Travel is a persistent feature of Arabophone societies through which they have consistently sought to understand and extend their physical, spiritual and imaginative worlds. This course explores the literary tropes of travel and how real, imaginary and spiritual geographies have been described and developed. It encourages students to think about the theme of travel in Arabic literature, its formal and stylistic modes of expression, and the deeper and diverse implications of writing about traveling Closely connected to travelogues are biographical and autobiographical works through which themes of identity, belonging, and depiction of the other will be explored.

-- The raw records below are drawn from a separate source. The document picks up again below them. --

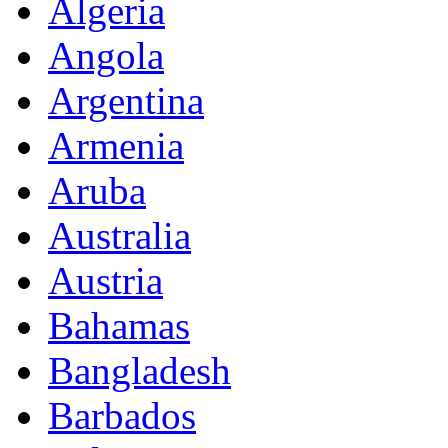
Algeria
Angola
Argentina
Armenia
Aruba
Australia
Austria
Bahamas
Bangladesh
Barbados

Material is taken from a broad range of Arabic literary works with a focus on modern texts such as The Days by Taha Husayn, The Journey of Ibn Fattuma by Najib Mahfouz, A Mountainous Journey by Fadwa Tuqan, and Season Migration to the North by Tayyib Salih among others. All texts will be read in translation. No previous knowledge of Arabic is required. Students who have reading knowledge of Arabic may participate in an extra weekly session to read the original texts in Arabic.